Grind for June 21st
“Remember you are just an extra in everybody else’s play.”
– Franklin D. Roosevelt
In 10 days, Iran will exceed JCPOA uranium stockpile limits
Iranian officials on Monday said they would soon exceed the limits on uranium outlined in the 2015 nuclear deal (JCPOA).
Under the deal, which the US withdrew from last May, Iran was prohibited from keeping more than 661 pounds of uranium enriched no higher than 3.67% purity.
“We have quadrupled the rate of enrichment and even increased it more recently, so that in 10 days it will pass the 300kg limit,” said Behrouz Kamalvandi, a spokesman for the Atomic Energy Organization of Iran.
Iran’s announcement comes amid rising tensions related to US sanctions on Iran and the May 12th attack on oil tankers near the Strait of Hormuz.
The US, Britain, and Saudi Arabia have blamed the attack on Iran. Iran says it was not involved.
Days before the attack, the Pentagon dispatched an aircraft carrier strike group to the region in response to threats from Iran.
Iranian officials insist they need uranium enriched to 5% for the Bushehr Nuclear Power Plant in Halileh and uranium enriched to 20% for a research reactor in Tehran.
While 20% is far from the 90% needed to build a nuclear weapon, nonproliferation experts worry Tehran’s research will lead in that direction.
To enrich uranium, scientists must separate the U-238 isotope from the U-235 isotope. Uranium-235 is the only nuclide existing in nature that can sustain a fission chain reaction.
To enrich uranium to 3.67%, scientists must remove 114 U-238 atoms for every U-235 atom.
Increasing purity to 20% requires the removal of an additional 22 U-238 atoms, but jumping from 20% to 90% requires the removal of just four U-238 atoms.
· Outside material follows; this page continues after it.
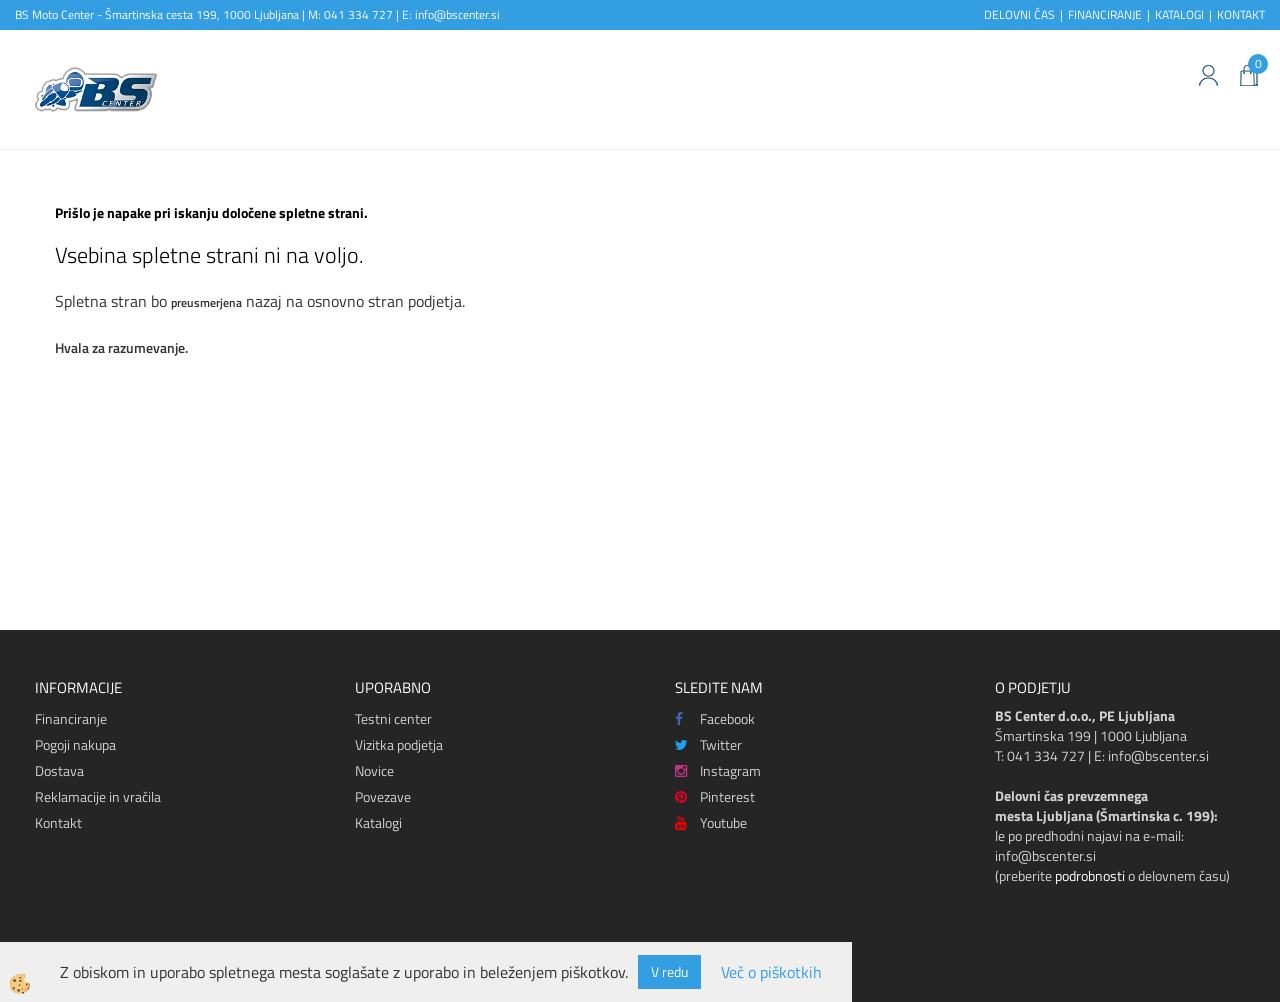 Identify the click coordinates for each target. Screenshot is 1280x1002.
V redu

“That means going from 20% to 90% is a relatively quicker process, something that worries nuclear nonproliferation experts,” notes The Associated Press.
French entrepreneur to purchase Sotheby’s auction house for $3.7 billion
Sotheby’s this week announced it had accepted a merger offer from Patrick Drahi, a French-Israeli billionaire who founded telecom giant Altice.
“After more than 30 years as a public company, the time is right for Sotheby’s to return to private ownership and continue on a path of growth and success,” said a spokesperson.
Drahi’s $3.7 billion offer gives shareholders $57 per share (about $22 more than the current share price). If approved by shareholders and regulators, the merger will occur sometime later this year.
“Sotheby’s is one of the most elegant and aspirational brands in the world,” says Drahi. “As a longtime client and lifetime admirer of the company, I am acquiring Sotheby’s together with my family.”
Sotheby’s is a multinational auction house that handles fine art, jewelry, real estate, and collectibles.
Sotheby’s was founded in London in 1744 and went public in the UK in 1977. A group of investors purchased and privatized the company in 1983.
That year, the American holding company was incorporated in Michigan.
In 1988, Sotheby’s owners took the company public and listed it on the New York Stock Exchange under the ticker symbol “BID.”
Today, Sotheby’s has auction rooms in 10 cities throughout the world and is active online through its BidNow program. In February, the company reported $6.4 billion in sales for FY2018. Net income was about $109 million, down from $119 million in 2017.
GOOD TO THE LAST DROP:
Did you know… Henry Ford was Charles Lindbergh’s first passenger in the Spirit of St. Louis.